── Given entries
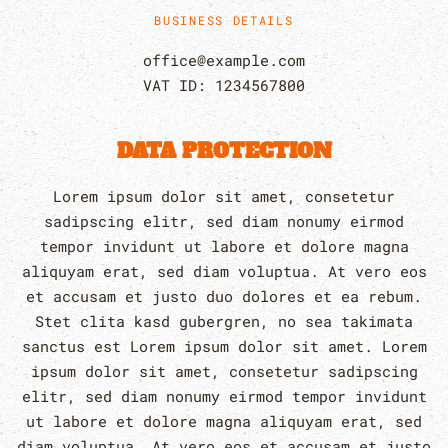
BUSINESS DETAILS
office@example.com
VAT ID: 1234567800
DATA PROTECTION
Lorem ipsum dolor sit amet, consetetur
sadipscing elitr, sed diam nonumy eirmod
tempor invidunt ut labore et dolore magna
aliquyam erat, sed diam voluptua. At vero eos
et accusam et justo duo dolores et ea rebum.
Stet clita kasd gubergren, no sea takimata
sanctus est Lorem ipsum dolor sit amet. Lorem
ipsum dolor sit amet, consetetur sadipscing
elitr, sed diam nonumy eirmod tempor invidunt
ut labore et dolore magna aliquyam erat, sed
diam voluptua. At vero eos et accusam et justo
────
Work required ::
Return the lines from the line containing "elitr, sed diam nonumy eirmod tempor invidunt" to the end of the entries above, exactly as they appear and with no other output.

Answer space ::
elitr, sed diam nonumy eirmod tempor invidunt
ut labore et dolore magna aliquyam erat, sed
diam voluptua. At vero eos et accusam et justo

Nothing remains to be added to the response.